Panggilan iman untuk menjaga diri dan hidup bijak menempatkan kita pada kesadaran bahwa menolak minuman keras bukanlah sekadar menjalankan aturan lahiriah, melainkan sebuah sikap batin yang lahir dari kerinduan untuk menjaga kesucian hati dan pikiran. Allah menghendaki umat-Nya hidup dalam kejernihan akal, agar mampu mengambil keputusan yang benar dan tidak tergelincir pada kenikmatan sesaat yang justru merusak. Hidup waras, fokus, dan bijaksana adalah ciri seorang beriman yang tidak membiarkan dirinya diperbudak oleh hawa nafsu atau kebiasaan yang melemahkan.
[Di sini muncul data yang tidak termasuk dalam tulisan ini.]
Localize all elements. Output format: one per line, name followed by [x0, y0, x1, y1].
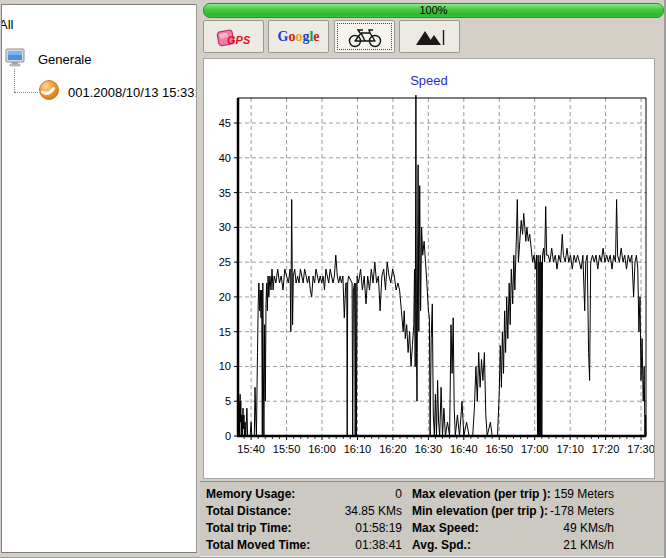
trip-stats-panel: Memory Usage:0Total Distance:34.85 KMsTo…: [200, 481, 666, 557]
stats-row: Total Moved Time:01:38:41: [206, 537, 402, 554]
stats-row: Total Distance:34.85 KMs: [206, 503, 402, 520]
stats-label: Total Distance:: [206, 503, 291, 520]
stats-value: 01:58:19: [355, 520, 402, 537]
x-axis-label: 17:00: [521, 443, 549, 455]
y-axis-label: 0: [225, 430, 231, 442]
speed-chart-panel: Speed 05101520253035404515:4015:5016:001…: [203, 58, 655, 479]
stats-label: Max elevation (per trip ):: [412, 486, 551, 503]
google-button[interactable]: Google: [268, 20, 329, 53]
y-axis-label: 15: [219, 326, 231, 338]
elevation-button[interactable]: [399, 20, 460, 53]
stats-value: 34.85 KMs: [345, 503, 402, 520]
speed-chart: 05101520253035404515:4015:5016:0016:1016…: [204, 59, 654, 478]
trip-ball-icon: [38, 79, 60, 101]
stats-row: Memory Usage:0: [206, 486, 402, 503]
google-letter: e: [313, 29, 319, 44]
gps-folder-icon: GPS: [213, 25, 255, 49]
stats-label: Total trip Time:: [206, 520, 292, 537]
stats-label: Memory Usage:: [206, 486, 295, 503]
progress-bar: 100%: [203, 3, 664, 18]
stats-column-right: Max elevation (per trip ):159 MetersMin …: [412, 486, 614, 554]
gps-button[interactable]: GPS: [203, 20, 264, 53]
plot-border: [238, 98, 646, 436]
tree-node-generale[interactable]: Generale: [38, 52, 91, 67]
stats-value: 01:38:41: [355, 537, 402, 554]
mountain-icon: [414, 27, 446, 47]
x-axis-label: 16:50: [485, 443, 513, 455]
computer-icon: [5, 48, 27, 68]
y-axis-label: 40: [219, 152, 231, 164]
stats-label: Total Moved Time:: [206, 537, 310, 554]
x-axis-label: 17:20: [592, 443, 620, 455]
stats-value: 0: [395, 486, 402, 503]
tree-connector-horizontal: [14, 92, 38, 93]
stats-value: 49 KMs/h: [563, 520, 614, 537]
tree-root-all[interactable]: All: [1, 17, 13, 32]
bike-chart-button[interactable]: [334, 20, 395, 53]
x-axis-label: 16:00: [308, 443, 336, 455]
stats-row: Total trip Time:01:58:19: [206, 520, 402, 537]
stats-value: 21 KMs/h: [563, 537, 614, 554]
y-axis-label: 10: [219, 360, 231, 372]
y-axis-label: 35: [219, 187, 231, 199]
y-axis-label: 45: [219, 117, 231, 129]
stats-value: -178 Meters: [550, 503, 614, 520]
bicycle-icon: [346, 25, 384, 49]
progress-label: 100%: [419, 4, 447, 16]
stats-value: 159 Meters: [554, 486, 614, 503]
x-axis-label: 15:40: [237, 443, 265, 455]
x-axis-label: 16:30: [415, 443, 443, 455]
y-axis-label: 25: [219, 256, 231, 268]
y-axis-label: 5: [225, 395, 231, 407]
stats-row: Avg. Spd.:21 KMs/h: [412, 537, 614, 554]
speed-series: [239, 95, 646, 436]
stats-label: Max Speed:: [412, 520, 479, 537]
y-axis-label: 30: [219, 221, 231, 233]
stats-label: Avg. Spd.:: [412, 537, 471, 554]
x-axis-label: 16:10: [344, 443, 372, 455]
y-axis-label: 20: [219, 291, 231, 303]
google-letter: G: [278, 29, 289, 44]
gps-label: GPS: [227, 34, 251, 46]
stats-column-left: Memory Usage:0Total Distance:34.85 KMsTo…: [206, 486, 402, 554]
x-axis-label: 15:50: [273, 443, 301, 455]
chart-title: Speed: [204, 73, 654, 88]
stats-label: Min elevation (per trip ):: [412, 503, 548, 520]
x-axis-label: 16:20: [379, 443, 407, 455]
x-axis-label: 17:30: [627, 443, 654, 455]
stats-row: Min elevation (per trip ):-178 Meters: [412, 503, 614, 520]
x-axis-label: 16:40: [450, 443, 478, 455]
tree-leaf-trip[interactable]: 001.2008/10/13 15:33:53: [68, 85, 197, 100]
x-axis-label: 17:10: [556, 443, 584, 455]
tree-connector-vertical: [14, 69, 15, 92]
track-tree-panel: All Generale 001.2008/10/13 15:33:53: [1, 4, 197, 553]
stats-row: Max elevation (per trip ):159 Meters: [412, 486, 614, 503]
stats-row: Max Speed:49 KMs/h: [412, 520, 614, 537]
google-logo: Google: [278, 29, 320, 45]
Panggilan ini juga mengarah pada tanggung jawab sosial dalam menegakkan keadilan, memperhatikan yang lemah, serta menjadi suara bagi mereka yang terpinggirkan. Dengan demikian, menjaga diri dari minuman keras tidak berhenti pada kepentingan pribadi, tetapi menjadi bagian dari panggilan iman untuk menghadirkan kasih Allah yang nyata di tengah masyarakat.
Seruan reflektif pada akhirnya mengajak setiap pembaca untuk merenung: apakah hidup kita hari ini masih terkendali oleh iman, atau justru perlahan tergoda oleh kenikmatan sesaat yang melemahkan? Firman dalam Amsal 31:1-9 memberi peringatan sekaligus panggilan agar kita tidak membiarkan diri dikuasai oleh sesuatu yang memabukkan dan merampas kewarasan hidup. Menjaga diri dari minuman keras mungkin tampak sebagai langkah kecil, tetapi sesungguhnya berdampak besar, bukan hanya bagi kesehatan pribadi, melainkan juga bagi keharmonisan keluarga dan keteladanan di tengah masyarakat.
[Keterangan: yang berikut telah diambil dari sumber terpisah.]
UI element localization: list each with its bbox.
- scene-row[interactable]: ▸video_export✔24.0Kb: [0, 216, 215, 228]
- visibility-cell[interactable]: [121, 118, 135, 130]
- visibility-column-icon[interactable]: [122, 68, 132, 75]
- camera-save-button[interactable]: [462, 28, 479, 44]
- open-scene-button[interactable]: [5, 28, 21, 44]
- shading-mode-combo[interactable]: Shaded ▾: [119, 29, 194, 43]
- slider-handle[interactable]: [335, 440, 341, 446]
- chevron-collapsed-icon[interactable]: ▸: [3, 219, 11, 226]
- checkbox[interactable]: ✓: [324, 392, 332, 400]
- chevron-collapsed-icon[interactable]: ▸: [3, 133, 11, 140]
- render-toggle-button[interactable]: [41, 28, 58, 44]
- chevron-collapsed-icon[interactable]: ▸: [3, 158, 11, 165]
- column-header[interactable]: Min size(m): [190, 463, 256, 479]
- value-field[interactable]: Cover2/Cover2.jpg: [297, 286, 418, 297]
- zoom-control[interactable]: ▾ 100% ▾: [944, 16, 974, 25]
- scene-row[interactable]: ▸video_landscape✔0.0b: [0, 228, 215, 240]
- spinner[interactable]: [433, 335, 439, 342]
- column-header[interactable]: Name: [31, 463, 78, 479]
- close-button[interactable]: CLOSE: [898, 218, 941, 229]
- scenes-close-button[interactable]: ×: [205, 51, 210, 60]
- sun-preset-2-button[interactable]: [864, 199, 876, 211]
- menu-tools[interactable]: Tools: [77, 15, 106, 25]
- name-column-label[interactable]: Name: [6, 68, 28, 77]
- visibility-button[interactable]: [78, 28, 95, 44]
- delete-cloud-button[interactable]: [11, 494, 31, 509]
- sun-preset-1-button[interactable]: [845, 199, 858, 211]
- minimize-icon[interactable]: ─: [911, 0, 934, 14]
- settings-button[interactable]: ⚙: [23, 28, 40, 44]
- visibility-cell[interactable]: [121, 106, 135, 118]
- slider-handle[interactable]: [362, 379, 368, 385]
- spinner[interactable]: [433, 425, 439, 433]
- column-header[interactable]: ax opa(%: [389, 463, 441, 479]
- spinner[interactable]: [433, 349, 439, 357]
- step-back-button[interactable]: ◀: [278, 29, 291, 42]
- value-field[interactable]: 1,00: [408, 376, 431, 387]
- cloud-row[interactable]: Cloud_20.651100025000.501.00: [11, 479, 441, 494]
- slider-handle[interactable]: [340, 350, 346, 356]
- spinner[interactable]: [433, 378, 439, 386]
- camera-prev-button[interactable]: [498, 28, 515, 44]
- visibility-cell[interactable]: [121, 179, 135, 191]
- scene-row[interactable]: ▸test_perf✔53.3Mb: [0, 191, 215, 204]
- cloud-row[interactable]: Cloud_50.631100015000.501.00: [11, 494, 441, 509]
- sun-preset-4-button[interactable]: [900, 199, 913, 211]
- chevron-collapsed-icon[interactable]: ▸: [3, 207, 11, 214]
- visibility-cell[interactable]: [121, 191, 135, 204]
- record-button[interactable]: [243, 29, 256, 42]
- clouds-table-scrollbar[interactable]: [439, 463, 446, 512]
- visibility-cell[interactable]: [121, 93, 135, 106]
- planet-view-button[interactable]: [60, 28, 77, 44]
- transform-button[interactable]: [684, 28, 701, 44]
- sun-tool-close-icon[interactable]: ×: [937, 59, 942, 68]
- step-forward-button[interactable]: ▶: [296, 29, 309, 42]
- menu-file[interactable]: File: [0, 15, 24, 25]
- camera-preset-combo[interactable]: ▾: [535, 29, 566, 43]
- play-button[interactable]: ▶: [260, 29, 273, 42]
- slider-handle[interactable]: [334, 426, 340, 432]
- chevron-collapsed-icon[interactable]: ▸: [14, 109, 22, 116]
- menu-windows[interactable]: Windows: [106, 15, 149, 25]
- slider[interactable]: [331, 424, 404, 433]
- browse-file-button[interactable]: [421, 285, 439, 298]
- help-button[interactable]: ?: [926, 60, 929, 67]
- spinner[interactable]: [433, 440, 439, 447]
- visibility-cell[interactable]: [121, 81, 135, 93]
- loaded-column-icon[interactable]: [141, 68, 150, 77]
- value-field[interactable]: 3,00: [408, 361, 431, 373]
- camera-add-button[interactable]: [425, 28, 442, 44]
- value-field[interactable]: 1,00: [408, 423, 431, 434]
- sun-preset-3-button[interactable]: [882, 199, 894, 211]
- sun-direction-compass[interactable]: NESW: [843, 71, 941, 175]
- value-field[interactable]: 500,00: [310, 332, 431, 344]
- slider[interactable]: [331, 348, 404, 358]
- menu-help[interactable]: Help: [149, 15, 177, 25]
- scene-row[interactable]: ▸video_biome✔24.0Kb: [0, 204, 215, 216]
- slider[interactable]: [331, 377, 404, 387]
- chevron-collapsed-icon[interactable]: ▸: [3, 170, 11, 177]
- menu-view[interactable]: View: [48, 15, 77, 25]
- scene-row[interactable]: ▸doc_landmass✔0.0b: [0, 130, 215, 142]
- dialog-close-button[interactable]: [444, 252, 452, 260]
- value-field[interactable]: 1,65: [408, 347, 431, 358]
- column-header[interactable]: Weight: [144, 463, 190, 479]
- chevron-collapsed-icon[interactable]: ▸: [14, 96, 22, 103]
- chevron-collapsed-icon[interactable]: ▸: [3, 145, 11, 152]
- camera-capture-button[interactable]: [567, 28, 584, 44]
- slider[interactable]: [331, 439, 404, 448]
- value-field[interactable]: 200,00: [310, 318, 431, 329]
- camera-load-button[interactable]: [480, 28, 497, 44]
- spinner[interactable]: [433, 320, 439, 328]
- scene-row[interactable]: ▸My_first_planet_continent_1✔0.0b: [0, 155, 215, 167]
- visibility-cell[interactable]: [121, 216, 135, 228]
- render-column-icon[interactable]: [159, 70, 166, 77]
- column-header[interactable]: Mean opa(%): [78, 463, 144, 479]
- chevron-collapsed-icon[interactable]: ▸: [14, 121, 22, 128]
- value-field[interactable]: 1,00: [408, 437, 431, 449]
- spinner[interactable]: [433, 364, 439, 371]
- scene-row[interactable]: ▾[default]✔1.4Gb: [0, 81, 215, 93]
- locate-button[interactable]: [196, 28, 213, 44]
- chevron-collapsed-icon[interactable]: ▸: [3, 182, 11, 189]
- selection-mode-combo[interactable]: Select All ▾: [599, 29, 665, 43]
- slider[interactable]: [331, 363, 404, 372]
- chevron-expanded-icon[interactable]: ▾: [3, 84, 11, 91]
Oleh karena itu, ada beberapa poin penting yang patut menjadi perhatian agar kita tidak terjerumus dalam jerat minuman keras yang memabukkan. Pertama, menjaga kesadaran bahwa tubuh adalah bait Allah yang harus dipelihara dengan penuh tanggung jawab. Kedua, mengendalikan diri sejak dini dengan tidak membuka ruang bagi rasa ingin tahu atau godaan lingkungan yang mendorong pada kebiasaan minum. Ketiga, membangun komunitas yang sehat dan saling menguatkan, karena pergaulan yang salah sering kali menjadi pintu masuk ke arah kebiasaan buruk. Keempat, menanamkan nilai iman bahwa kebahagiaan sejati tidak lahir dari mabuk sesaat, melainkan dari hati yang dipenuhi kasih dan damai sejahtera Tuhan.
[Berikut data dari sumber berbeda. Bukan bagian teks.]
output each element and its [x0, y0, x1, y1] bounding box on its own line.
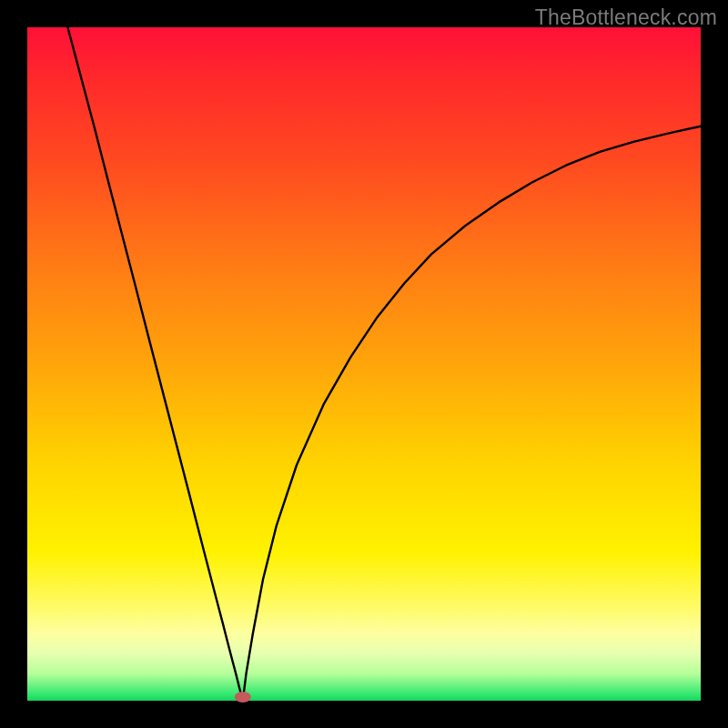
- bottleneck-line-chart: [27, 27, 701, 701]
- watermark-text: TheBottleneck.com: [535, 5, 717, 30]
- chart-frame: TheBottleneck.com: [0, 0, 728, 728]
- bottleneck-curve-path: [67, 27, 701, 701]
- minimum-marker: [235, 692, 251, 703]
Setiap pilihan yang kita ambil mencerminkan kualitas iman yang kita hidupi, apakah itu membawa terang atau justru bayang-bayang gelap. Karena itu, marilah kita memandang serius ajakan firman ini: untuk tetap waras, tetap sadar, dan tetap hidup dalam kasih Allah. Iman yang hidup menjaga kita tetap waras, agar kita mampu menegakkan keadilan dan menghadirkan kasih di dunia. Selamat berefleksi dan mari menjadikan hidup kita sebagai persembahan yang kudus, penuh hikmat, dan setia pada panggilan Tuhan.(*)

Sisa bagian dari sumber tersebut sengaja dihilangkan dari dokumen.